Exercise description ▸ Nothing in the data should be left out or altered when it is retyped.

[Stored dataset items]
++++++++

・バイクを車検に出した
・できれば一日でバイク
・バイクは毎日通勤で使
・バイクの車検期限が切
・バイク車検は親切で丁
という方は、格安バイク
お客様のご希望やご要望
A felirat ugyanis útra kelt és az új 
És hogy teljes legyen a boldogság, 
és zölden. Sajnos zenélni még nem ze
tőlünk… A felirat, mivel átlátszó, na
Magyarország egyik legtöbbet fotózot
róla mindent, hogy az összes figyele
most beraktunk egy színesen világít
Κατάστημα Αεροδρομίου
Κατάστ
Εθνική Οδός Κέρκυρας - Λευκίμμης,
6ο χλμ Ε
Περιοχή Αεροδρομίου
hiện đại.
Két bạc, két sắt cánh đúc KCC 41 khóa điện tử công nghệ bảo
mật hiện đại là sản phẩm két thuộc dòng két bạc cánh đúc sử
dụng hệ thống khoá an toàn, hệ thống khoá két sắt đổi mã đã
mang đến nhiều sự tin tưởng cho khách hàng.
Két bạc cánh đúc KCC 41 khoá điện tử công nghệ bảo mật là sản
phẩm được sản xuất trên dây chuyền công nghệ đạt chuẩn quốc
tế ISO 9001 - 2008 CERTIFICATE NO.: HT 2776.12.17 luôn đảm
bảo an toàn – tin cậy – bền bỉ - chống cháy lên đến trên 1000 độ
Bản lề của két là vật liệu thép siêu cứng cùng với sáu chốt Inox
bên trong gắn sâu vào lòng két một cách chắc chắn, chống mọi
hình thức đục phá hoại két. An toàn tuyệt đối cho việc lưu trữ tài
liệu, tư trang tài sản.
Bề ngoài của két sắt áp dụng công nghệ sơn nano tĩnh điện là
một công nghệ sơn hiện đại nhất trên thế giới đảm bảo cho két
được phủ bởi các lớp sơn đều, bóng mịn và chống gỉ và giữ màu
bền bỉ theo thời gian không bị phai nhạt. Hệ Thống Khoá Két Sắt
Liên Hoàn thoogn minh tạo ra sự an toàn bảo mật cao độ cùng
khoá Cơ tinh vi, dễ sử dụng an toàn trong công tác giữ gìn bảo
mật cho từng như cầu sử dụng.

++++++++

Problem solution ▸
・バイクを車検に出した
・できれば一日でバイク
・バイクは毎日通勤で使
・バイクの車検期限が切
・バイク車検は親切で丁
という方は、格安バイク
お客様のご希望やご要望
A felirat ugyanis útra kelt és az új 
És hogy teljes legyen a boldogság, 
és zölden. Sajnos zenélni még nem ze
tőlünk… A felirat, mivel átlátszó, na
Magyarország egyik legtöbbet fotózot
róla mindent, hogy az összes figyele
most beraktunk egy színesen világít
Κατάστημα Αεροδρομίου
Κατάστ
Εθνική Οδός Κέρκυρας - Λευκίμμης,
6ο χλμ Ε
Περιοχή Αεροδρομίου
hiện đại.
Két bạc, két sắt cánh đúc KCC 41 khóa điện tử công nghệ bảo
mật hiện đại là sản phẩm két thuộc dòng két bạc cánh đúc sử
dụng hệ thống khoá an toàn, hệ thống khoá két sắt đổi mã đã
mang đến nhiều sự tin tưởng cho khách hàng.
Két bạc cánh đúc KCC 41 khoá điện tử công nghệ bảo mật là sản
phẩm được sản xuất trên dây chuyền công nghệ đạt chuẩn quốc
tế ISO 9001 - 2008 CERTIFICATE NO.: HT 2776.12.17 luôn đảm
bảo an toàn – tin cậy – bền bỉ - chống cháy lên đến trên 1000 độ
Bản lề của két là vật liệu thép siêu cứng cùng với sáu chốt Inox
bên trong gắn sâu vào lòng két một cách chắc chắn, chống mọi
hình thức đục phá hoại két. An toàn tuyệt đối cho việc lưu trữ tài
liệu, tư trang tài sản.
Bề ngoài của két sắt áp dụng công nghệ sơn nano tĩnh điện là
một công nghệ sơn hiện đại nhất trên thế giới đảm bảo cho két
được phủ bởi các lớp sơn đều, bóng mịn và chống gỉ và giữ màu
bền bỉ theo thời gian không bị phai nhạt. Hệ Thống Khoá Két Sắt
Liên Hoàn thoogn minh tạo ra sự an toàn bảo mật cao độ cùng
khoá Cơ tinh vi, dễ sử dụng an toàn trong công tác giữ gìn bảo
mật cho từng như cầu sử dụng.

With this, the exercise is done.